### Brief
The lines to print are the one containing "revelación de La Blanquita sobre su uso de" and every line after it through the end of the entries below. Print them exactly and nothing else.

BEGIN

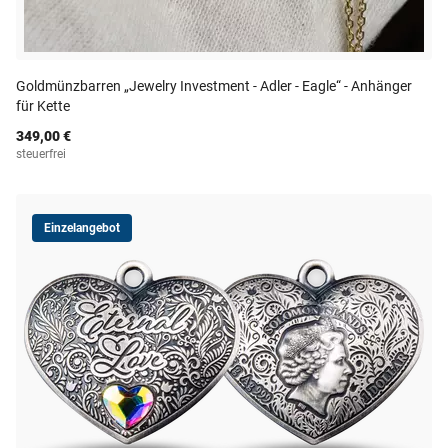
Goldmünzbarren „Jewelry Investment - Adler - Eagle“ - Anhänger
für Kette
349,00 €
steuerfrei
Einzelangebot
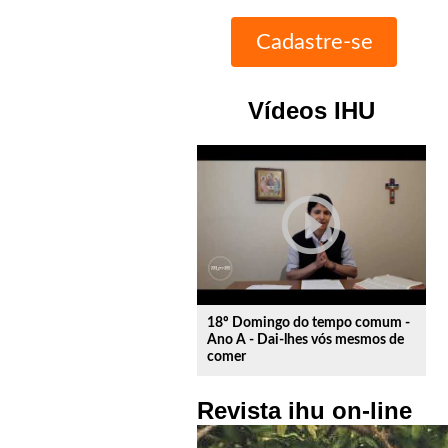
Vídeos IHU
play_circle_outline
18º Domingo do tempo comum -
Ano A - Dai-lhes vós mesmos de
comer
Revista ihu on-line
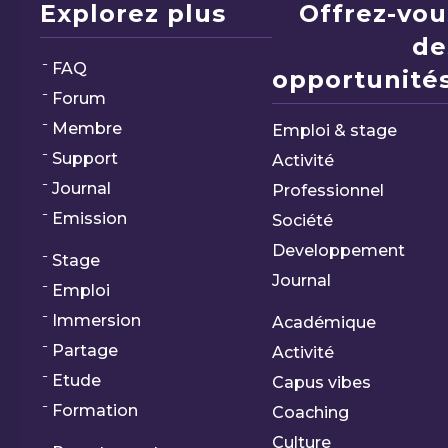
Explorez plus
Offrez-vou
de
FAQ
opportunités
Forum
Membre
Emploi & stage
Support
Activité
Journal
Professionnel
Emission
Société
Developpement
Stage
Journal
Emploi
Immersion
Académique
Partage
Activité
Etude
Capus vibes
Formation
Coaching
Culture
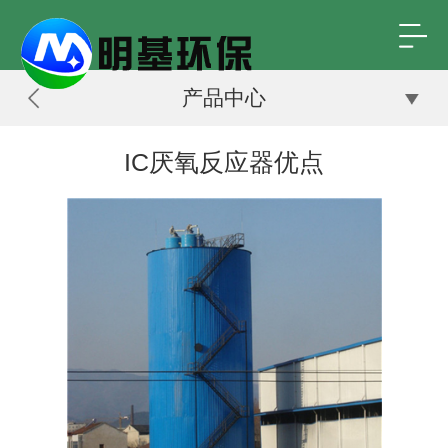
产品中心
IC厌氧反应器优点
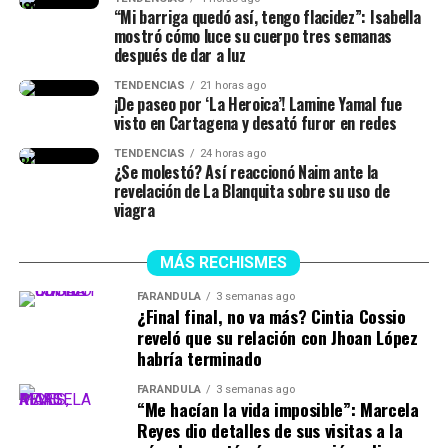
“Mi barriga quedó así, tengo flacidez”: Isabella
que se van a desaparecer
mostró cómo luce su cuerpo tres semanas
solos, pero que no se me
después de dar a luz
podría parar (…) ¿Y uno
TENDENCIAS
21 horas ago
¡De paseo por ‘La Heroica’! Lamine Yamal fue
cómo controla eso, si yo
visto en Cartagena y desató furor en redes
vivo parolo? (…) Y que no
TENDENCIAS
24 horas ago
¿Se molestó? Así reaccionó Naim ante la
puedo tener relaciones
revelación de La Blanquita sobre su uso de
viagra
sexuales en dos meses”,
concluyó.
MÁS RECHISMES
FARÁNDULA
3 semanas ago
¿Final final, no va más? Cintia Cossio
@manuclipss_
#westcol #colombia
reveló que su relación con Jhoan López
habría terminado
♬ sonido original – Manu
FARÁNDULA
3 semanas ago
Clips
“Me hacían la vida imposible”: Marcela
Reyes dio detalles de sus visitas a la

END

### Exercise output
revelación de La Blanquita sobre su uso de
viagra
sexuales en dos meses”,
concluyó.
MÁS RECHISMES
FARÁNDULA
3 semanas ago
¿Final final, no va más? Cintia Cossio
@manuclipss_
#westcol #colombia
reveló que su relación con Jhoan López
habría terminado
♬ sonido original – Manu
FARÁNDULA
3 semanas ago
Clips
“Me hacían la vida imposible”: Marcela
Reyes dio detalles de sus visitas a la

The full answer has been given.